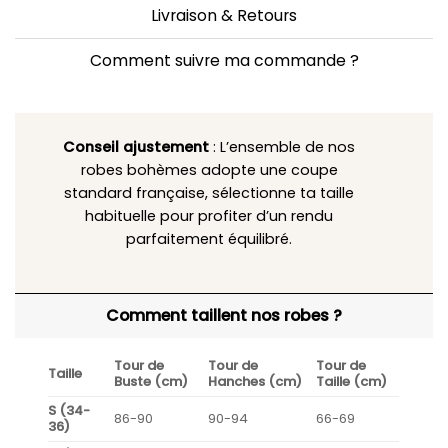
Livraison & Retours
Comment suivre ma commande ?
Conseil ajustement
: L’ensemble de nos
robes bohèmes adopte une coupe
standard française, sélectionne ta taille
habituelle pour profiter d’un rendu
parfaitement équilibré.
Comment taillent nos robes ?
Tour de
Tour de
Tour de
Taille
Buste (cm)
Hanches (cm)
Taille (cm)
S (34-
86-90
90-94
66-69
36)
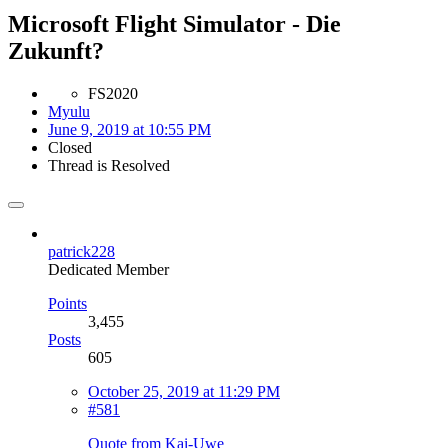
Microsoft Flight Simulator - Die
Zukunft?
FS2020
Myulu
June 9, 2019 at 10:55 PM
Closed
Thread is Resolved
patrick228
Dedicated Member
Points
3,455
Posts
605
October 25, 2019 at 11:29 PM
#581
Quote from Kai-Uwe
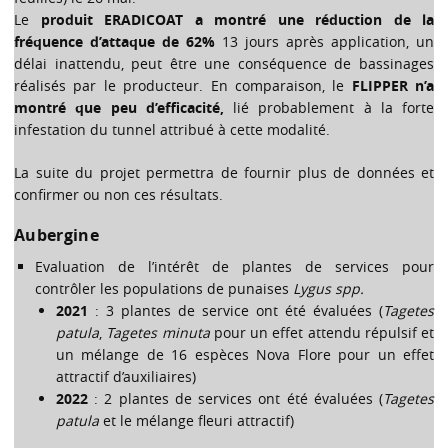
Le
produit ERADICOAT a montré une réduction de la
fréquence d’attaque de 62%
13 jours après application, un
délai inattendu, peut être une conséquence de bassinages
réalisés par le producteur. En comparaison, le
FLIPPER n’a
montré que peu d’efficacité,
lié probablement à la forte
infestation du tunnel attribué à cette modalité.
La suite du projet permettra de fournir plus de données et
confirmer ou non ces résultats.
Aubergine
Evaluation de l’intérêt de plantes de services pour
contrôler les populations de punaises
Lygus spp.
2021
: 3 plantes de service ont été évaluées (
Tagetes
patula
,
Tagetes minuta
pour un effet attendu répulsif et
un mélange de 16 espèces Nova Flore pour un effet
attractif d’auxiliaires)
2022
: 2 plantes de services ont été évaluées (
Tagetes
patula
et le mélange fleuri attractif)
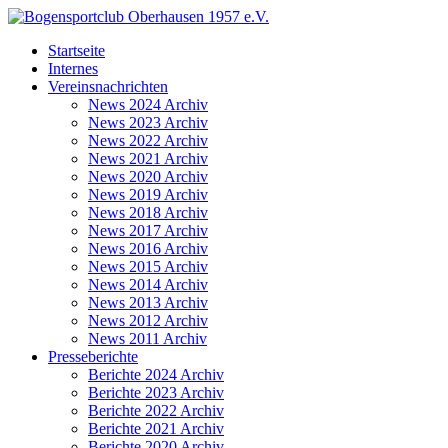
Startseite
Internes
Vereinsnachrichten
News 2024 Archiv
News 2023 Archiv
News 2022 Archiv
News 2021 Archiv
News 2020 Archiv
News 2019 Archiv
News 2018 Archiv
News 2017 Archiv
News 2016 Archiv
News 2015 Archiv
News 2014 Archiv
News 2013 Archiv
News 2012 Archiv
News 2011 Archiv
Presseberichte
Berichte 2024 Archiv
Berichte 2023 Archiv
Berichte 2022 Archiv
Berichte 2021 Archiv
Berichte 2020 Archiv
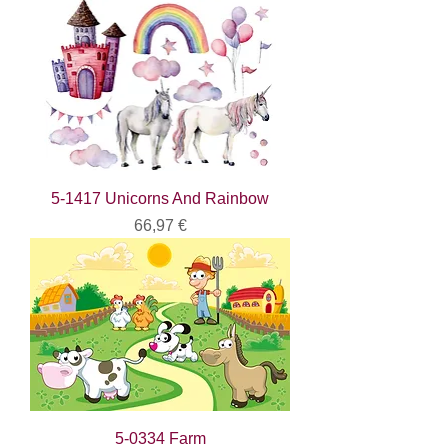
5-1417 Unicorns And Rainbow
Цена
66,97 €
5-0334 Farm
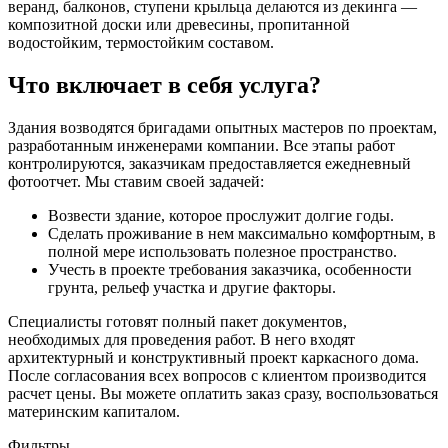
веранд, балконов, ступени крыльца делаются из декинга —
композитной доски или древесины, пропитанной
водостойким, термостойким составом.
Что включает в себя услуга?
Здания возводятся бригадами опытных мастеров по проектам,
разработанным инженерами компании. Все этапы работ
контролируются, заказчикам предоставляется ежедневный
фотоотчет. Мы ставим своей задачей:
Возвести здание, которое прослужит долгие годы.
Сделать проживание в нем максимально комфортным, в
полной мере использовать полезное пространство.
Учесть в проекте требования заказчика, особенности
грунта, рельеф участка и другие факторы.
Специалисты готовят полный пакет документов,
необходимых для проведения работ. В него входят
архитектурный и конструктивный проект каркасного дома.
После согласования всех вопросов с клиентом производится
расчет цены. Вы можете оплатить заказ сразу, воспользоваться
материнским капиталом.
Фильтры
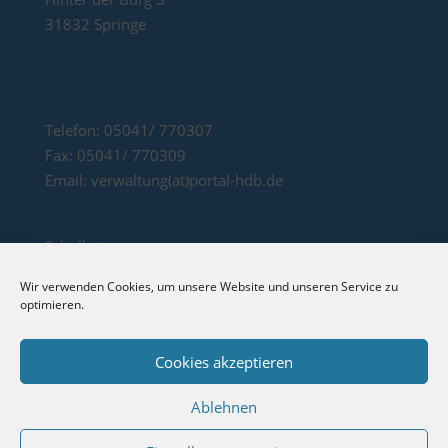
31832 Springe
Telefon: 05041/ 770307
Fax: 05041/ 770309
Email: verwaltung(at)portal-hdb.de
Schulleitung:
Rektorin: Frau Stefanie Fischer Konrektorin:
Wir verwenden Cookies, um unsere Website und unseren Service zu
Frau Eva-Maria Battermann
optimieren.
Sekretärinnen: Frau Sabrina Krieg und Frau Heike
Achmus
Cookies akzeptieren
Ablehnen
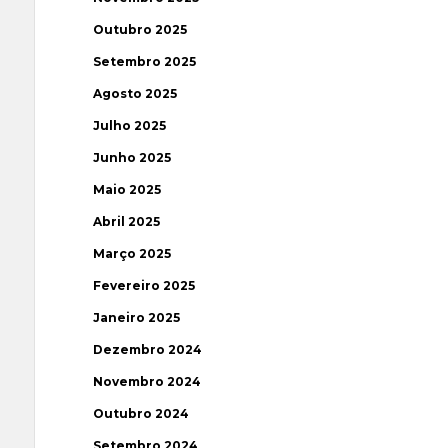
Outubro 2025
Setembro 2025
Agosto 2025
Julho 2025
Junho 2025
Maio 2025
Abril 2025
Março 2025
Fevereiro 2025
Janeiro 2025
Dezembro 2024
Novembro 2024
Outubro 2024
Setembro 2024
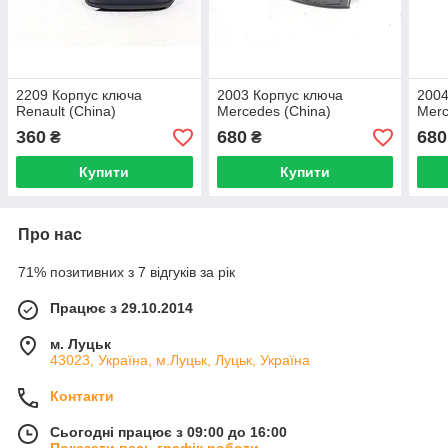
2209 Корпус ключа
2003 Корпус ключа
2004
Renault (China)
Mercedes (China)
Merc
360
680
680
₴
₴
Купити
Купити
Про нас
71% позитивних з 7 відгуків за рік
Працює з 29.10.2014
м. Луцьк
43023, Україна, м.Луцьк, Луцьк, Україна
Контакти
Сьогодні працює з 09:00 до 16:00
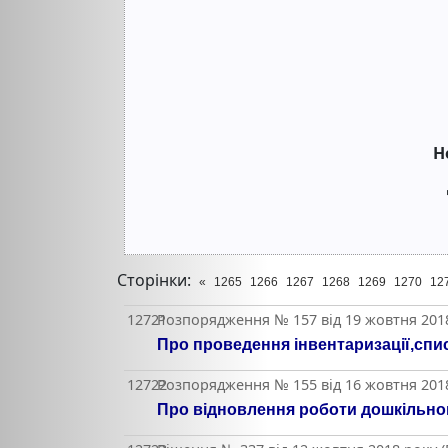
Н
Сторінки:
«
1265
1266
1267
1268
1269
1270
12
12721
Розпорядження № 157 від 19 жовтня 2018
Про проведення інвентаризації,спи
12722
Розпорядження № 155 від 16 жовтня 2018
Про відновлення роботи дошкільног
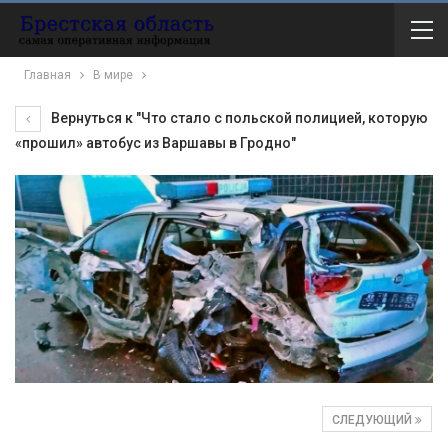
Главная
В мире
Вернуться к "Что стало с польской полицией, которую
«прошил» автобус из Варшавы в Гродно"
СЛЕДУЮЩИЙ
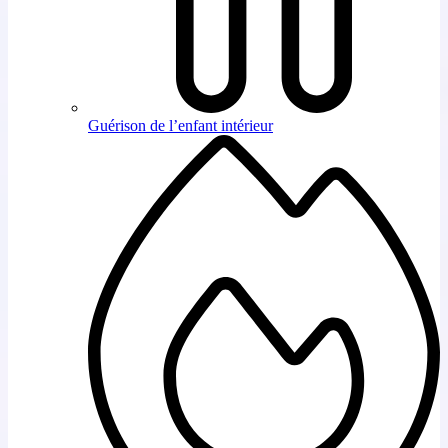
Guérison de l’enfant intérieur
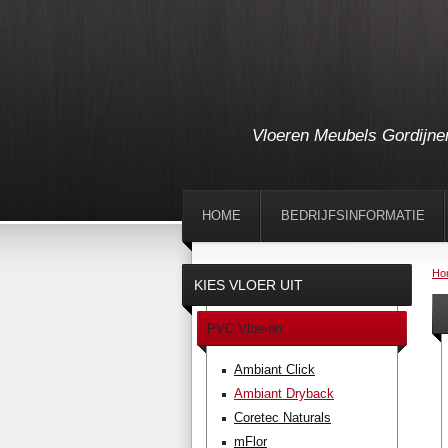
Vloeren Meubels Gordijne
HOME
BEDRIJFSINFORMATIE
Ho
KIES VLOER UIT
PVC Vloeren
Ambiant Click
Ambiant Dryback
Coretec Naturals
mFlor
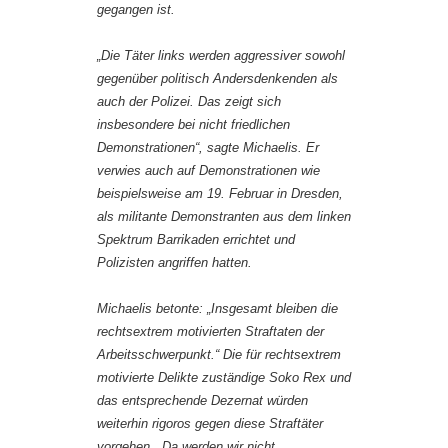
gegangen ist.
„Die Täter links werden aggressiver sowohl
gegenüber politisch Andersdenkenden als
auch der Polizei. Das zeigt sich
insbesondere bei nicht friedlichen
Demonstrationen“, sagte Michaelis. Er
verwies auch auf Demonstrationen wie
beispielsweise am 19. Februar in Dresden,
als militante Demonstranten aus dem linken
Spektrum Barrikaden errichtet und
Polizisten angriffen hatten.
Michaelis betonte: „Insgesamt bleiben die
rechtsextrem motivierten Straftaten der
Arbeitsschwerpunkt.“ Die für rechtsextrem
motivierte Delikte zuständige Soko Rex und
das entsprechende Dezernat würden
weiterhin rigoros gegen diese Straftäter
vorgehen. „Da werden wir nicht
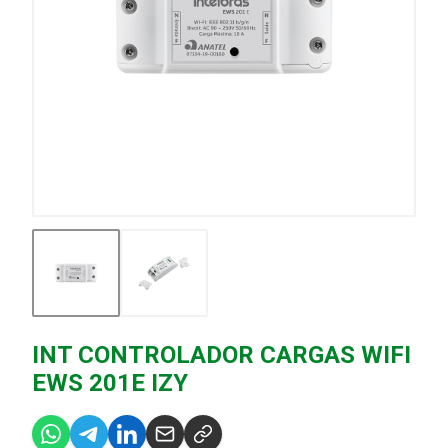
INT CONTROLADOR CARGAS WIFI
EWS 201E IZY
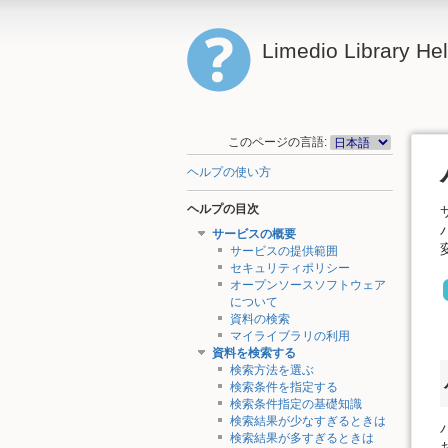
Limedio Library He
このページの言語:
ヘルプの使い方
ヘルプの目次
サービスの概要
サービスの提供範囲
セキュリティポリシー
オープンソースソフトウェア
について
資料の検索
マイライブラリの利用
資料を検索する
検索方法を選ぶ
検索条件を指定する
検索条件指定の基礎知識
検索結果が少なすぎるときは
検索結果が多すぎるときは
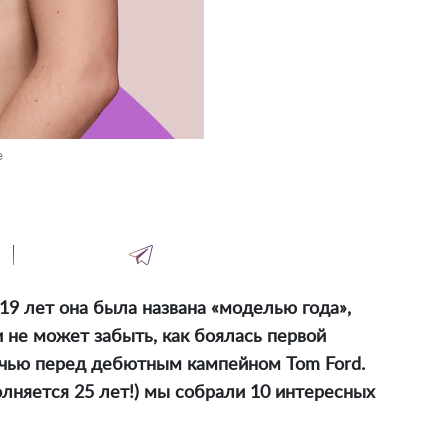
e
 19 лет она была названа «моделью года»,
и не может забыть, как боялась первой
очью перед дебютным кампейном Tom Ford.
лняется 25 лет!) мы собрали 10 интересных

----------

## ASSIGNMENT
Across the material, how many lines contain the word "Cookies"? Only the number is wanted.

## EXERCISE ANSWER
2